MacDonald earned a GED certificate and spent six years at the University of Massachusetts at Boston, studying juvenile justice and Irish history, without finishing a degree. By the 1990s, he was working as a paid community organizer, in both black and white neighborhoods, trying to help youths survive the pathologies that had claimed his siblings. He helped organize Boston's original gun-buyback program and founded the South Boston Vigil Group, where people who had lost family members to drugs or violence could share their experiences with others.

In the late 1990s, he met Deanne Urmy, at the time an editor at Boston's Beacon Press, who was impressed by his story, his community work, and his fiery drive. ``If he could do what he had done already," said Urmy, who edited ``All Souls" for Beacon and ``Easter Rising" for Houghton Mifflin, ``he could surely write a book."

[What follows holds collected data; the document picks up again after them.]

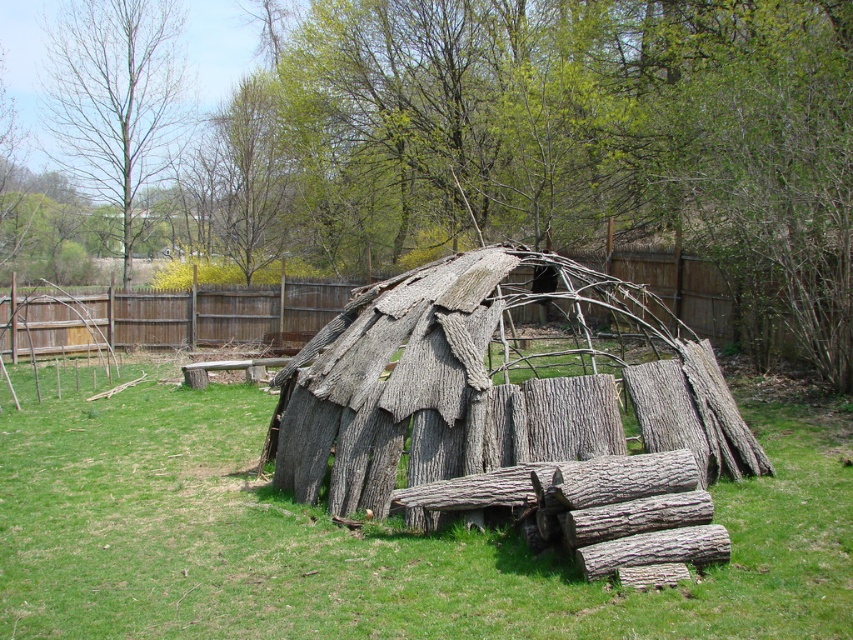 Question: Is the position of wooden fence at upper center more distant than that of bare wood tree at upper left?

Choices:
 (A) yes
 (B) no

Answer: (B)

Question: Among these objects, which one is nearest to the camera?

Choices:
 (A) wooden fence at upper center
 (B) gray bark hut at center

Answer: (B)

Question: Which point appears farthest from the camera in this image?

Choices:
 (A) (553, 595)
 (B) (354, 298)
 (C) (688, 83)

Answer: (B)

Question: Considering the relative positions of natural bark tree at center and gray bark hut at center in the image provided, where is natural bark tree at center located with respect to gray bark hut at center?

Choices:
 (A) left
 (B) right

Answer: (A)

Question: Observing the image, what is the correct spatial positioning of gray bark hut at center in reference to wooden fence at upper center?

Choices:
 (A) left
 (B) right

Answer: (B)

Question: Estimate the real-world distances between objects in this image. Which object is farther from the wooden fence at upper center?

Choices:
 (A) gray bark hut at center
 (B) bare wood tree at upper left
 (C) natural bark tree at center
 (D) green grass at center

Answer: (B) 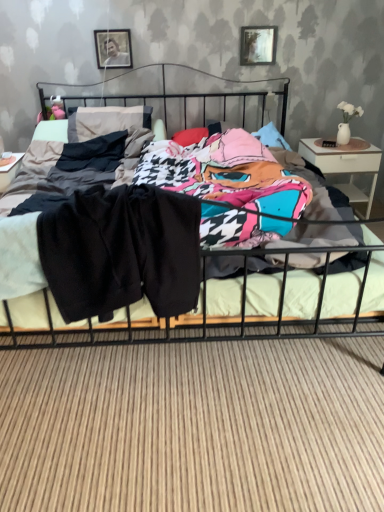 Question: Does metallic silver picture frame at upper center, which is the first picture frame in right-to-left order, contain metallic silver picture frame at upper center, the 1th picture frame in the left-to-right sequence?

Choices:
 (A) no
 (B) yes

Answer: (A)

Question: Does metallic silver picture frame at upper center, the 2th picture frame in the left-to-right sequence, lie in front of metallic silver picture frame at upper center, the 1th picture frame in the left-to-right sequence?

Choices:
 (A) yes
 (B) no

Answer: (B)

Question: Does metallic silver picture frame at upper center, the 2th picture frame in the left-to-right sequence, have a lesser width compared to metallic silver picture frame at upper center, which ranks as the second picture frame in right-to-left order?

Choices:
 (A) yes
 (B) no

Answer: (A)

Question: Is the depth of metallic silver picture frame at upper center, which is the first picture frame in right-to-left order, greater than that of metallic silver picture frame at upper center, the 1th picture frame in the left-to-right sequence?

Choices:
 (A) yes
 (B) no

Answer: (A)

Question: Is metallic silver picture frame at upper center, which is the first picture frame in right-to-left order, to the right of metallic silver picture frame at upper center, the 1th picture frame in the left-to-right sequence, from the viewer's perspective?

Choices:
 (A) no
 (B) yes

Answer: (B)

Question: In the image, is black cotton pants at center on the left side or the right side of metallic silver picture frame at upper center, the 1th picture frame in the left-to-right sequence?

Choices:
 (A) right
 (B) left

Answer: (A)

Question: In terms of width, does black cotton pants at center look wider or thinner when compared to metallic silver picture frame at upper center, the 1th picture frame in the left-to-right sequence?

Choices:
 (A) wide
 (B) thin

Answer: (A)

Question: From the image's perspective, relative to metallic silver picture frame at upper center, the 1th picture frame in the left-to-right sequence, is black cotton pants at center above or below?

Choices:
 (A) below
 (B) above

Answer: (A)

Question: Considering the positions of black cotton pants at center and metallic silver picture frame at upper center, the 1th picture frame in the left-to-right sequence, in the image, is black cotton pants at center bigger or smaller than metallic silver picture frame at upper center, the 1th picture frame in the left-to-right sequence,?

Choices:
 (A) big
 (B) small

Answer: (A)

Question: From their relative heights in the image, would you say white glossy nightstand at right is taller or shorter than black cotton pants at center?

Choices:
 (A) tall
 (B) short

Answer: (A)

Question: From a real-world perspective, is white glossy nightstand at right positioned above or below black cotton pants at center?

Choices:
 (A) below
 (B) above

Answer: (A)

Question: From the image's perspective, relative to black cotton pants at center, is white glossy nightstand at right above or below?

Choices:
 (A) below
 (B) above

Answer: (B)

Question: Is point (375, 152) closer or farther from the camera than point (183, 298)?

Choices:
 (A) closer
 (B) farther

Answer: (B)

Question: Is point (273, 56) positioned closer to the camera than point (223, 104)?

Choices:
 (A) farther
 (B) closer

Answer: (B)

Question: From a real-world perspective, is metallic silver picture frame at upper center, the 2th picture frame in the left-to-right sequence, physically located above or below metallic black bed at center?

Choices:
 (A) below
 (B) above

Answer: (B)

``When `All Souls' came out," said MacDonald, ``the response was unbelievable. At book signings, people would get in line and tell me their own family traumas. Someone had committed suicide, or their father was an alcoholic who beat their mother. They'd say, `I spent my whole life denying this stuff happened.' " He is working on a screenplay for the movie version of the book, which is to be directed by Ron Shelton.

MacDonald has made a career of writing, public speaking, and advocating for troubled youths. He says he has many books in him, and hopes to write fiction about Irish history. Apart from Kathleen, his siblings are doing well, and Seamus and Stephen live near him in Brooklyn. His mother, Helen, survived as well. She lives today with her son Joe in Golden, Colo., and takes care of Kathleen. MacDonald himself is single and lives alone.

Though salvation through rock makes a lively story, MacDonald insists there's no panacea in ``Easter Rising." At readings of ``All Souls," he said, ``among teachers and guidance counselors, there was that question: `How did you make it out?' What they were saying is, `We want to find what you had that got you out of this ghetto situation so we can bottle it and feed it to kids.' But there is no one formula. Some people make it out through the path I didn't take -- finish at Boston Latin School, go on to Harvard. That's a great route, but my route was more transgressive."